By Raymond Lamontagne

I spent a lot of time at my grandparents’ growing up. Amongst the many fond memories (including my grandmother’s never-ending tolerance of my boundless energy and predilection for getting into various forms of trouble), I can recall that there were always a few fiascos kicking around the house, those round-bottomed bottles covered with a close-fitting straw basket that shall be forever associated with one of the world’s great wines: Chianti. Although the wine contained in most of these vessels was far from remarkable, over time a serious quality revolution occurred, one that led to the creation of the Chianti Classico DOCG designation. This important development was associated with a renewed commitment to meticulous winemaking as well as the elimination of winemaking techniques that were eventually appreciated to hinder quality (e.g., blending white grapes into a must that was largely red). At the same time, there was a dedication to preserving a unique identity; Chianti was and is a Sangiovese-dominant blend, not a varietal wine (at least usually…it turns out that Chianti Classico can be 100% Sangiovese!). As a newly christened regular contributor to Pop & Pour, I could not have been more keen to draw this tasting assignment, hosted by none other than Francesco Ricasoli. You see, Francesco’s ancestor Bettino actually invented the style.
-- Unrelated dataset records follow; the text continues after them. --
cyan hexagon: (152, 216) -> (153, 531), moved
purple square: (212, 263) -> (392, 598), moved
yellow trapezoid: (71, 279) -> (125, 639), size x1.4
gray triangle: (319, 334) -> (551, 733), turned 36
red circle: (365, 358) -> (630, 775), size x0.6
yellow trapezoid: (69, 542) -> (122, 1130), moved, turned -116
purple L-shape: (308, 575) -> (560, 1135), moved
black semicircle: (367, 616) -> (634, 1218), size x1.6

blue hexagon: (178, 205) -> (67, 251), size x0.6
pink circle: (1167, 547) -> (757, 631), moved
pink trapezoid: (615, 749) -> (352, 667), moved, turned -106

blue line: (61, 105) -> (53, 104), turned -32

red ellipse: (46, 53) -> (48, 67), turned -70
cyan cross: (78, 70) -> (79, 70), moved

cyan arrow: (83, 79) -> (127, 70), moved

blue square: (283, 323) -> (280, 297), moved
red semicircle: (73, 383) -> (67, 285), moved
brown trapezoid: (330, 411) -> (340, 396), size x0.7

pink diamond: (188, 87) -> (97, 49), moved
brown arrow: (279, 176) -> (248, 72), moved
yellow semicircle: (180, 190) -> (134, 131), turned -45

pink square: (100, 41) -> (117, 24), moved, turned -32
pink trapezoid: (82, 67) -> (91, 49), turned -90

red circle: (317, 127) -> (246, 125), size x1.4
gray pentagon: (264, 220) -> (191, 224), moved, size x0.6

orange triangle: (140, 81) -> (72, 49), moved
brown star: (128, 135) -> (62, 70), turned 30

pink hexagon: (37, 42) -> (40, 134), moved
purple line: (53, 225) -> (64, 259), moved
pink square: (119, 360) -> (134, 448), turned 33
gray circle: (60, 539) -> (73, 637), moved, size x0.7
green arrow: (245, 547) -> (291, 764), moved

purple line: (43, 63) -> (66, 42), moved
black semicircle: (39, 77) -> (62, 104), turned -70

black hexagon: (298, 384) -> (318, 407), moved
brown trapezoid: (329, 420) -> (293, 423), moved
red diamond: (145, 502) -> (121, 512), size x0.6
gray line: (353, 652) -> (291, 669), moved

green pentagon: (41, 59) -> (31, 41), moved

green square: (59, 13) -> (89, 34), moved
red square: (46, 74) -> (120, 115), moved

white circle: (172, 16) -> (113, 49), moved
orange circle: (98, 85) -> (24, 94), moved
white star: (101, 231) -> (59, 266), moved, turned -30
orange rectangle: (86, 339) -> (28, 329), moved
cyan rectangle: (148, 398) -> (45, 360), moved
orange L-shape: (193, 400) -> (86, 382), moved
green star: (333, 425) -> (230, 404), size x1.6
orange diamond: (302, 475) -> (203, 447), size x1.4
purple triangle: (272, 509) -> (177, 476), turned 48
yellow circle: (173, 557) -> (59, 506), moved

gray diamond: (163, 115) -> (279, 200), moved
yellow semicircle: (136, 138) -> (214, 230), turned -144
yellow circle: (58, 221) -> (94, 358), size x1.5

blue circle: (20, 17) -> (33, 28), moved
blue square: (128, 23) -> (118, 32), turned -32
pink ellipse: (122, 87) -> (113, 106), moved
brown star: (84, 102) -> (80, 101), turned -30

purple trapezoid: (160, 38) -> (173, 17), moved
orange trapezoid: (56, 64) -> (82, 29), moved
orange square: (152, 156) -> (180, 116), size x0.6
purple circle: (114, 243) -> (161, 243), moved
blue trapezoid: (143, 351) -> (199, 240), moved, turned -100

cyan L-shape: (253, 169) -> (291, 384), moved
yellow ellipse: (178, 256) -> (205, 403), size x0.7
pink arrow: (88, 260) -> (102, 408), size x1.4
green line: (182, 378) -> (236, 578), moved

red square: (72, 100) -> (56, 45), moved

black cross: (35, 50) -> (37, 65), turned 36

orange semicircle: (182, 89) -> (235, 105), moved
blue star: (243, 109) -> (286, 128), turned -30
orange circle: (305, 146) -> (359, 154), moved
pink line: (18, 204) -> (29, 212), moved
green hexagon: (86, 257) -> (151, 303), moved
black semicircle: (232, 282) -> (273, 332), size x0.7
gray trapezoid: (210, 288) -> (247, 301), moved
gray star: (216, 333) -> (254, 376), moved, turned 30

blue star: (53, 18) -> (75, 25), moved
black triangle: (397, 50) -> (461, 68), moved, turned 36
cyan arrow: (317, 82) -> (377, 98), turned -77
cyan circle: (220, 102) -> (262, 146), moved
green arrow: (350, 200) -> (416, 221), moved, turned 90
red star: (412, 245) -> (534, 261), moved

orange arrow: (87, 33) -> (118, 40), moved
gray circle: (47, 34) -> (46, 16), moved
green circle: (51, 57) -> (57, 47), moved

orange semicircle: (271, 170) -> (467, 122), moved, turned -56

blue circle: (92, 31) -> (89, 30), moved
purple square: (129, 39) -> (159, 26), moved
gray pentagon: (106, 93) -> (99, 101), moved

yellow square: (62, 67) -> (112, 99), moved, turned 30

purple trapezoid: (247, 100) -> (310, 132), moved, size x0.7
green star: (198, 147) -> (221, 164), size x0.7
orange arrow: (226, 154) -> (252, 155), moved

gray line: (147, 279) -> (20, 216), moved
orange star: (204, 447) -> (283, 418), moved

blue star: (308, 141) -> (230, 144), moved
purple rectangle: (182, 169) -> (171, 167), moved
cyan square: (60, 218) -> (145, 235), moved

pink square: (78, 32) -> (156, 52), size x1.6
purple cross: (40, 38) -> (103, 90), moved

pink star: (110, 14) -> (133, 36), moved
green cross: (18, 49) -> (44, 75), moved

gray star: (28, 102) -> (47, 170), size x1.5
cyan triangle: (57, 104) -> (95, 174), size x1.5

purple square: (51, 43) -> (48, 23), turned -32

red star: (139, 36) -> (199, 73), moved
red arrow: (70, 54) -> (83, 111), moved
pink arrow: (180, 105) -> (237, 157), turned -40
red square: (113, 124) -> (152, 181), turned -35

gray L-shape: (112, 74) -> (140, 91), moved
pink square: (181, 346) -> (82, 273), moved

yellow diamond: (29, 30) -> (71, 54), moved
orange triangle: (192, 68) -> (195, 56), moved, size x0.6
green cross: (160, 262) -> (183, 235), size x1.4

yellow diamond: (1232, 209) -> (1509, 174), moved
IMG_0808When Francesco, a professional photographer, finally entered the world of winemaking, Bettino Ricasoli’s beloved Castello di Brolio estate had spent some time being passed from one multinational to the next. Enter a “contractual loophole” that gave Francesco a chance to purchase his family’s legacy from Hardy’s, based in Australia. Although he was initially unsure about whether this was a good idea, some helpful advice and prodding from a friend at Castello di Fonterutoli sealed the deal. Alas, there was much work to do. Francesco wanted to restore his wines to glory. He commissioned a three-year study to clarify the agronomic potential of his property and conducted trial plantings of fifty different Sangiovese clones, eventually determining which would perform best in his vineyard soils. The latter are largely calcareous clay with additional stony components and occur at a wide range of altitudes. Francesco was careful to explain his philosophy of “precision viticulture”. Under this approach, every vineyard parcel is a distinct entity yielding a unique vinous product. Parcels are each farmed according to their individual characters. The wines are all vinified separately to preserve their distinct attributes and are then thoughtfully blended. It became clear that Francesco does not like leaving winemaking to chance. “Why make mistakes that can be avoided?”, he asked, in response to a question about whether he uses selected yeasts for fermentation. However, he is passionate about preserving grape character. This is a highly intelligent man who thinks deeply about his wines, one who has the utmost respect for nature’s raw materials but who is not shy about steering vinification exactly where he wants it to go, according to his vision.img_0816.jpgFrancesco himself has a powerful understated charm. This is not a politician or someone otherwise invested in murky versions of the truth. He is humble, warm, genial, and down to earth, yet with a razor sharp dry wit. He was happy to answer all our questions directly, with a candour that I perhaps did not expect for such a successful businessman. This was a prime opportunity to listen and learn in the elegant confines of Alloy Fine Dining, featuring a series of Ricasoli wines, each paired with a selected masterpiece from Chef Rogelio Herrera.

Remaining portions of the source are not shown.